→ **Records for processing**:
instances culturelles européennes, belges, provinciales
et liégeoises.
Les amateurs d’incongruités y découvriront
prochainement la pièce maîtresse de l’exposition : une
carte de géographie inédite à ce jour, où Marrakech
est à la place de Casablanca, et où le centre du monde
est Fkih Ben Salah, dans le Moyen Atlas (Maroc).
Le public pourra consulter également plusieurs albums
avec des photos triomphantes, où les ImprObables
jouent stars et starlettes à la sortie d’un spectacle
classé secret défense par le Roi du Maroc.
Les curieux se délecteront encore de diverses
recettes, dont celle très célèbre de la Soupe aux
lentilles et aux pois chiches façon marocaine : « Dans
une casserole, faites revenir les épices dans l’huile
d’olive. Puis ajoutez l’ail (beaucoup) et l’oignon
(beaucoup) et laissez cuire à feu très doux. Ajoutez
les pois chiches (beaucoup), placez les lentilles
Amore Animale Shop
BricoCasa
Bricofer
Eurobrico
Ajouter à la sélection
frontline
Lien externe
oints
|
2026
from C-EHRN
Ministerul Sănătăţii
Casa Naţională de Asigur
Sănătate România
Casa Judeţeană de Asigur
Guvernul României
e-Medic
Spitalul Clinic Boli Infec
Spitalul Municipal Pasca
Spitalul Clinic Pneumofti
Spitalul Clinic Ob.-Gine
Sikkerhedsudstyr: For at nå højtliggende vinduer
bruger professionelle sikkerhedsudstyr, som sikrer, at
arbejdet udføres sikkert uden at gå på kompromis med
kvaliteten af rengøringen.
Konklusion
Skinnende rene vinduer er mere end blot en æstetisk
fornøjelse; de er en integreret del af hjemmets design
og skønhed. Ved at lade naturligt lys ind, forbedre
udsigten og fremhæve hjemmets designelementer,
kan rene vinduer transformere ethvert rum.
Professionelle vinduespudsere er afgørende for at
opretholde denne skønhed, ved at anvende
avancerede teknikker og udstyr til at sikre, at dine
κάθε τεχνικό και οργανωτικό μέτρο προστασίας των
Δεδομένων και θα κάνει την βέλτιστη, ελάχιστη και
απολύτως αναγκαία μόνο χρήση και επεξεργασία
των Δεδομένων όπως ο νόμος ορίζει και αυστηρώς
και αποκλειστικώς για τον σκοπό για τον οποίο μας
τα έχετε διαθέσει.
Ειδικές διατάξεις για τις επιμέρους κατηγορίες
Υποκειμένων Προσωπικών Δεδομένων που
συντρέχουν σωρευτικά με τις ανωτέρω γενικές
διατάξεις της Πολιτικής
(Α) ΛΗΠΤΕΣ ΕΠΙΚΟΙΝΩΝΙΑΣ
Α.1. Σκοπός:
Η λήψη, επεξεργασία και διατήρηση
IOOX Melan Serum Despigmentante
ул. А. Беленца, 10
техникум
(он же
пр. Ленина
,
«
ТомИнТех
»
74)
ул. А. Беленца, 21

→ **What you should do**:
Copy the listing above out again in its entirety, exactly as written.

→ **Reply to the task**:
instances culturelles européennes, belges, provinciales
et liégeoises.
Les amateurs d’incongruités y découvriront
prochainement la pièce maîtresse de l’exposition : une
carte de géographie inédite à ce jour, où Marrakech
est à la place de Casablanca, et où le centre du monde
est Fkih Ben Salah, dans le Moyen Atlas (Maroc).
Le public pourra consulter également plusieurs albums
avec des photos triomphantes, où les ImprObables
jouent stars et starlettes à la sortie d’un spectacle
classé secret défense par le Roi du Maroc.
Les curieux se délecteront encore de diverses
recettes, dont celle très célèbre de la Soupe aux
lentilles et aux pois chiches façon marocaine : « Dans
une casserole, faites revenir les épices dans l’huile
d’olive. Puis ajoutez l’ail (beaucoup) et l’oignon
(beaucoup) et laissez cuire à feu très doux. Ajoutez
les pois chiches (beaucoup), placez les lentilles
Amore Animale Shop
BricoCasa
Bricofer
Eurobrico
Ajouter à la sélection
frontline
Lien externe
oints
|
2026
from C-EHRN
Ministerul Sănătăţii
Casa Naţională de Asigur
Sănătate România
Casa Judeţeană de Asigur
Guvernul României
e-Medic
Spitalul Clinic Boli Infec
Spitalul Municipal Pasca
Spitalul Clinic Pneumofti
Spitalul Clinic Ob.-Gine
Sikkerhedsudstyr: For at nå højtliggende vinduer
bruger professionelle sikkerhedsudstyr, som sikrer, at
arbejdet udføres sikkert uden at gå på kompromis med
kvaliteten af rengøringen.
Konklusion
Skinnende rene vinduer er mere end blot en æstetisk
fornøjelse; de er en integreret del af hjemmets design
og skønhed. Ved at lade naturligt lys ind, forbedre
udsigten og fremhæve hjemmets designelementer,
kan rene vinduer transformere ethvert rum.
Professionelle vinduespudsere er afgørende for at
opretholde denne skønhed, ved at anvende
avancerede teknikker og udstyr til at sikre, at dine
κάθε τεχνικό και οργανωτικό μέτρο προστασίας των
Δεδομένων και θα κάνει την βέλτιστη, ελάχιστη και
απολύτως αναγκαία μόνο χρήση και επεξεργασία
των Δεδομένων όπως ο νόμος ορίζει και αυστηρώς
και αποκλειστικώς για τον σκοπό για τον οποίο μας
τα έχετε διαθέσει.
Ειδικές διατάξεις για τις επιμέρους κατηγορίες
Υποκειμένων Προσωπικών Δεδομένων που
συντρέχουν σωρευτικά με τις ανωτέρω γενικές
διατάξεις της Πολιτικής
(Α) ΛΗΠΤΕΣ ΕΠΙΚΟΙΝΩΝΙΑΣ
Α.1. Σκοπός:
Η λήψη, επεξεργασία και διατήρηση
IOOX Melan Serum Despigmentante
ул. А. Беленца, 10
техникум
(он же
пр. Ленина
,
«
ТомИнТех
»
74)
ул. А. Беленца, 21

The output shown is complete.